4. It has a horizontal asymptote at y=2.

a. Statements 1, 2, and 3 are true.
b. Statements 3 and 4 are true.
c. Statements 2, 3, and 4 are true.
d. All four statements are true.
Let $f(x) = 2 \cos x$ . The domain of $f^{-1}(x)$ is
1. $[-1,1]$ 2. $(2, \infty)$ 3. $(-\infty, \infty)$ 4. $(-2,2)$ 5. $[-2,2]$
Simplify as far as possible. $\ln e +a^{\log_{a}5}- \log100+10^0 - \log_{3} \frac{1}{3}$
Solve for x.
a. $\log_3 x + \log_3(2x+5)=1$
b. $\frac{1}{\sqrt{2}}=4^{x}$
$f(x)=(x-3)(x+1)^2(x-1)^4$
Identify the parts of the following composite function. $f(g(h(j(x))))=\frac{1}{\sqrt{\log(x-1)}}$
Consider the picture below.
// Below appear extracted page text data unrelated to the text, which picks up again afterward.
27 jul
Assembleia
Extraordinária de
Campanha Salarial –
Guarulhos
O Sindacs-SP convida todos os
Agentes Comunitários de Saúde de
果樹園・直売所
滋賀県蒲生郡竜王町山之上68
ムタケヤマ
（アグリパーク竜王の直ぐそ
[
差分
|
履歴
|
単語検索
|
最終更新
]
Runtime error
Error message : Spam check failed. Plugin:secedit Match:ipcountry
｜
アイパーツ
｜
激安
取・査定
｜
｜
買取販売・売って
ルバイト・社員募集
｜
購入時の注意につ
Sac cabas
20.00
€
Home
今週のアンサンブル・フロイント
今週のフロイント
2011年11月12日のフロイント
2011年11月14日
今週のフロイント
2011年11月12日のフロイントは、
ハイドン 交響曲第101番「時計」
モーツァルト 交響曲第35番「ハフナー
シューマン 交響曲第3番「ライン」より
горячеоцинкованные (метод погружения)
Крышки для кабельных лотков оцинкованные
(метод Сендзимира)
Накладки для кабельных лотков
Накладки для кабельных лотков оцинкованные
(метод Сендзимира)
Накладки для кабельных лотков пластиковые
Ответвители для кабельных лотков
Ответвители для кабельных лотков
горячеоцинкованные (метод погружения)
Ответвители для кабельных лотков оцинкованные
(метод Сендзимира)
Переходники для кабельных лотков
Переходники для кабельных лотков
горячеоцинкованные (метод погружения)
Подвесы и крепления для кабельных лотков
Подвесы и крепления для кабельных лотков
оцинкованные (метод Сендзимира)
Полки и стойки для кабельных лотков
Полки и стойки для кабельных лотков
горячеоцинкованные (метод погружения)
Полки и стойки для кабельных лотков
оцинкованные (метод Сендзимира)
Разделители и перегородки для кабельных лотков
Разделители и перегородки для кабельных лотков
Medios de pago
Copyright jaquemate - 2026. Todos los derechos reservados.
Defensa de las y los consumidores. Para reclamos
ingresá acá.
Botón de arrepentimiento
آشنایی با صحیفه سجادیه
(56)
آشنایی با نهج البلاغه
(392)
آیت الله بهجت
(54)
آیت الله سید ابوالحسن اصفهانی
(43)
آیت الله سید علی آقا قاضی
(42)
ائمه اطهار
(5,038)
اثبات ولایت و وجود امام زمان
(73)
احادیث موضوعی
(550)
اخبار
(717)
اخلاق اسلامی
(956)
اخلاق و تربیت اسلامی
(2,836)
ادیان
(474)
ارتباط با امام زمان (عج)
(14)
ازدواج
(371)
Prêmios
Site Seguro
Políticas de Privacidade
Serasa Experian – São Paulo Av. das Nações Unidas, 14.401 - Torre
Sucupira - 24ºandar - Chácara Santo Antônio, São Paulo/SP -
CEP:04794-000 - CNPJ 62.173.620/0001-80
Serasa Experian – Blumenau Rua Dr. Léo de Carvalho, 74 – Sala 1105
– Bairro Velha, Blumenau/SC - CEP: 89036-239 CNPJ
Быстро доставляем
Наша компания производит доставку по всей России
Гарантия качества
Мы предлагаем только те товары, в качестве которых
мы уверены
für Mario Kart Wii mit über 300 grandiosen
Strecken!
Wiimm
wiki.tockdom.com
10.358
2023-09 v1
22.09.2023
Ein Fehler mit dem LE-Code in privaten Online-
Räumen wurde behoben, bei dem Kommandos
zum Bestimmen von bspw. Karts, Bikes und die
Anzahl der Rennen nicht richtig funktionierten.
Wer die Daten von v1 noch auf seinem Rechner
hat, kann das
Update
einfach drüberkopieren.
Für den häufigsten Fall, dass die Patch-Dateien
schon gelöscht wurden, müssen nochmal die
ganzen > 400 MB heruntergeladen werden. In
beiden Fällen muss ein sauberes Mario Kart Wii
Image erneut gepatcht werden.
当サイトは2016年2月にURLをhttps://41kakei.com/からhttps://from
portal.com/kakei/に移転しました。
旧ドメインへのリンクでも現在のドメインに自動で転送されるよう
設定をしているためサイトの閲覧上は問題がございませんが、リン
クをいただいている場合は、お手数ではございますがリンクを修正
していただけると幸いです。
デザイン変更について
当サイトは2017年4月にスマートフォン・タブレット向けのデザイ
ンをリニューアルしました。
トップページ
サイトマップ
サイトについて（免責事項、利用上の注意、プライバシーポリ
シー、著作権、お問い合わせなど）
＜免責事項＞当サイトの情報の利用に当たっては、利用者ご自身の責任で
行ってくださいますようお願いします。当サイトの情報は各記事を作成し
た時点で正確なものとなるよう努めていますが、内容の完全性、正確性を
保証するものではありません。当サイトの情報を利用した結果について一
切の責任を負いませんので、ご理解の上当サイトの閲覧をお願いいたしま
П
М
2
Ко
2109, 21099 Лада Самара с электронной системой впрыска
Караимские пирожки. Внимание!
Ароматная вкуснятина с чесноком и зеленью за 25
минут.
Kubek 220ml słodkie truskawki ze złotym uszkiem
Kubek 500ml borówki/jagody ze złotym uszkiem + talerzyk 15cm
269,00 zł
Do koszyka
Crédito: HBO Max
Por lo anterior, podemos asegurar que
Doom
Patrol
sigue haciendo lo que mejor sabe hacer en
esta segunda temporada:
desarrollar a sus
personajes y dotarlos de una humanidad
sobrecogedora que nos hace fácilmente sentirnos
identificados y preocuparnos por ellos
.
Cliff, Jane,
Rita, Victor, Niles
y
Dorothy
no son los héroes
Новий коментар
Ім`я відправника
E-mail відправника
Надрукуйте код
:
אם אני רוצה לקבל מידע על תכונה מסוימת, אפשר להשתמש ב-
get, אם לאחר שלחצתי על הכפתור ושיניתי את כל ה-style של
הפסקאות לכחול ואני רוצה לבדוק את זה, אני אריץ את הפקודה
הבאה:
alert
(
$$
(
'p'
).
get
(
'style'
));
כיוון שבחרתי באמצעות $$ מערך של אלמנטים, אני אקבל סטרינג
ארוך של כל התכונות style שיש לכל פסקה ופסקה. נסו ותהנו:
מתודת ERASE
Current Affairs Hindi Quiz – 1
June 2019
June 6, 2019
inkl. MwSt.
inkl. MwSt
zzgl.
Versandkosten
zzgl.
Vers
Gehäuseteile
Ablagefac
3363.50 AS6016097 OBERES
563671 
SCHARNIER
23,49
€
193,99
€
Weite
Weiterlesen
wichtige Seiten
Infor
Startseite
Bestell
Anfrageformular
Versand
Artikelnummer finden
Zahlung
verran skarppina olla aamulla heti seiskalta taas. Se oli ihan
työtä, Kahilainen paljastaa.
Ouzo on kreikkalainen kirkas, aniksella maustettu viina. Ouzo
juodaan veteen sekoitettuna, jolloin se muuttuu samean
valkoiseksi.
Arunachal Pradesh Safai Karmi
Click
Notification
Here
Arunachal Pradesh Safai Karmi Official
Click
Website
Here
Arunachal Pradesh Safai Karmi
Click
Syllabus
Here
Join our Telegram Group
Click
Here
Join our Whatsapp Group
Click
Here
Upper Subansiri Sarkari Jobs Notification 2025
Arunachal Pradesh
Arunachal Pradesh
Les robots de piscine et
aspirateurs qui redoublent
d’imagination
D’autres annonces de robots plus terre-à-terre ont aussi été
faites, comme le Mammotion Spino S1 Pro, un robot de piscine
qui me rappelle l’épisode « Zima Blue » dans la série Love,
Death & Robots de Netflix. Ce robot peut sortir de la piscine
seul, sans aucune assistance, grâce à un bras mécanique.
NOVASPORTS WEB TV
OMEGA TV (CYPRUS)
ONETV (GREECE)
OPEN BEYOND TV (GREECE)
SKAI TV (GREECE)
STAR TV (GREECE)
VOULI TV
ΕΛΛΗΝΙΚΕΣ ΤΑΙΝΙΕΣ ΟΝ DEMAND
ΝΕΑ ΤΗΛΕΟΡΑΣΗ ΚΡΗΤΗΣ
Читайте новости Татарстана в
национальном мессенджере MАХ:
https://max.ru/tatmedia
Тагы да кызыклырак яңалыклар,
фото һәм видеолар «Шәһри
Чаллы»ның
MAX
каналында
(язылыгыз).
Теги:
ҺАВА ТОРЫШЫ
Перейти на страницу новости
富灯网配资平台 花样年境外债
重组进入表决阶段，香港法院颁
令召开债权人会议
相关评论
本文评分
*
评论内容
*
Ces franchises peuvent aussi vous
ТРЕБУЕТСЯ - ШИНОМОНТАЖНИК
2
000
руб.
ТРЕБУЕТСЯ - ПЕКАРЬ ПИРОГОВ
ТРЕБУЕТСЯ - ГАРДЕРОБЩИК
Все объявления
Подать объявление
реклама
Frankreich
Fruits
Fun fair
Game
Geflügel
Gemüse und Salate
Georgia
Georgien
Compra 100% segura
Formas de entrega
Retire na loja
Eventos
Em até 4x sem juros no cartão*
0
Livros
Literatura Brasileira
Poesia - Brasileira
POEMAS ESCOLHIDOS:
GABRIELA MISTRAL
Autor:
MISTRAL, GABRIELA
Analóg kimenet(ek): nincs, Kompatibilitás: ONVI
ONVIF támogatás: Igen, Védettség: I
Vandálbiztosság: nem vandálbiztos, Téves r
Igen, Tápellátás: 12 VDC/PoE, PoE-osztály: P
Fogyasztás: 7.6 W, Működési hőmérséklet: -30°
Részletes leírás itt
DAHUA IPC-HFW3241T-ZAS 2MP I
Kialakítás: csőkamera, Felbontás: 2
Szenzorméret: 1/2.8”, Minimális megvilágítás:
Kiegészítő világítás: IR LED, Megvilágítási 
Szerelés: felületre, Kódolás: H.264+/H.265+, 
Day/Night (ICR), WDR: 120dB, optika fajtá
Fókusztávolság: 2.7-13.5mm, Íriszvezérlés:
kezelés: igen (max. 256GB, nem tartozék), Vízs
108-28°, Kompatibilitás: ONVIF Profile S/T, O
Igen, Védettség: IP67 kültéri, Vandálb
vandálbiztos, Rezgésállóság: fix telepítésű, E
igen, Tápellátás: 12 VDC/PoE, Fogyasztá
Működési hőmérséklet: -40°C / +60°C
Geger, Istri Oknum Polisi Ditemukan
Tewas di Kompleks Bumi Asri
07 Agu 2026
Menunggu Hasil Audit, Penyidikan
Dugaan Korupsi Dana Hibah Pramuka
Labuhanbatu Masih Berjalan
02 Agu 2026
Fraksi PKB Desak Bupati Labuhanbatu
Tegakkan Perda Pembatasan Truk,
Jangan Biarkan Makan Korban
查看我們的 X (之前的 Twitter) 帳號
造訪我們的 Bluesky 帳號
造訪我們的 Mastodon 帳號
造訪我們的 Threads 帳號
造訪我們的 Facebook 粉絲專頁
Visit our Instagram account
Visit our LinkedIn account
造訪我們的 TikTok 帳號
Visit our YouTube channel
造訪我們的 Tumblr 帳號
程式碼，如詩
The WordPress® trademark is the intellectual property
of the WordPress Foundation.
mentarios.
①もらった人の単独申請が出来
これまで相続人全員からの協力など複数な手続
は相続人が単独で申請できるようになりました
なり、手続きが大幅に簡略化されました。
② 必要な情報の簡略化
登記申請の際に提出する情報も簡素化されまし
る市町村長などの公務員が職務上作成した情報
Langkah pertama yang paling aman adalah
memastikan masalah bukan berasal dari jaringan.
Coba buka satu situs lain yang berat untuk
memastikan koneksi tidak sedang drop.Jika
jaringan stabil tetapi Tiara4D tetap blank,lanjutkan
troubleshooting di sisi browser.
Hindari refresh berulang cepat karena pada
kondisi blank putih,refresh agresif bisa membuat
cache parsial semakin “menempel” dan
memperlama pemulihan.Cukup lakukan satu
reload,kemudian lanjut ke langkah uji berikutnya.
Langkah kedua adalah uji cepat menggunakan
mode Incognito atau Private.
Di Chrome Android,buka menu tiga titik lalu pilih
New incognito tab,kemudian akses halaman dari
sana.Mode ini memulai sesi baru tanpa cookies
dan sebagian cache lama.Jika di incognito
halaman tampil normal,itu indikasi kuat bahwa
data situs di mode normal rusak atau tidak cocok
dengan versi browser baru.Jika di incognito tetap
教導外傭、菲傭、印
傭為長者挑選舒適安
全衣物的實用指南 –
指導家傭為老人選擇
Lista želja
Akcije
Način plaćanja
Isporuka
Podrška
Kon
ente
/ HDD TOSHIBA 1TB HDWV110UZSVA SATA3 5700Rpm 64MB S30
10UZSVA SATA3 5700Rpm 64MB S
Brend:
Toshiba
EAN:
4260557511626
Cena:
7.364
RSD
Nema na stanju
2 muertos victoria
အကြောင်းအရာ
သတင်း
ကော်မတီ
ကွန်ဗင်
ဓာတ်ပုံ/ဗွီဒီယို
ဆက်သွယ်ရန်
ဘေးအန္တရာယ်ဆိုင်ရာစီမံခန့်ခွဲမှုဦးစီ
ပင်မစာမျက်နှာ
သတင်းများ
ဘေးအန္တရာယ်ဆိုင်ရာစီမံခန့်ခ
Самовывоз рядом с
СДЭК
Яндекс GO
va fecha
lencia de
Find the equation of the line L.
The following table represents a function of the form $f(x)=ab^{x}$ . Find the equation of the function.

$\begin{tabular}{| l | c | r |} \hline x & f(x)\\ \hline 0 & 6\\ \hline 1 & 18\\ \hline 2 & 54\\ \hline 3 & 162\\ \hline 4 & 486\\ \hline \end{tabular} $
Given $a^{m}=2$ , $a^{n}=3$ , $b^{m}=4$ , and $b^{n}=5$ ,
use the properties of exponentials to determine $(a^{3n}b^{m+n})^{\frac{1}{3}}$ .
Evaluate:
1. $\sin \frac{\pi}{3}$
2. $\tan \frac{3\pi}{4}$
3. $\cos \frac{5\pi}{6}$
Find all solutions to the equaion, $\tan^{2}x=\tan x$ , such that $x \in [0,2\pi]$ .
Express the answers in radians.
Find $f^{-1}(x)$ if $f(x) = \sqrt{e^{x}+2}$ .

all real numbers

1. Set x equal to 0 to find the y-intercept.
2. Set the values in parentheses equal to 0 to get the x-intercepts 3, —1, and 1.
4. Note that the function will not cross the x axis with an even power, but will cross with an odd power.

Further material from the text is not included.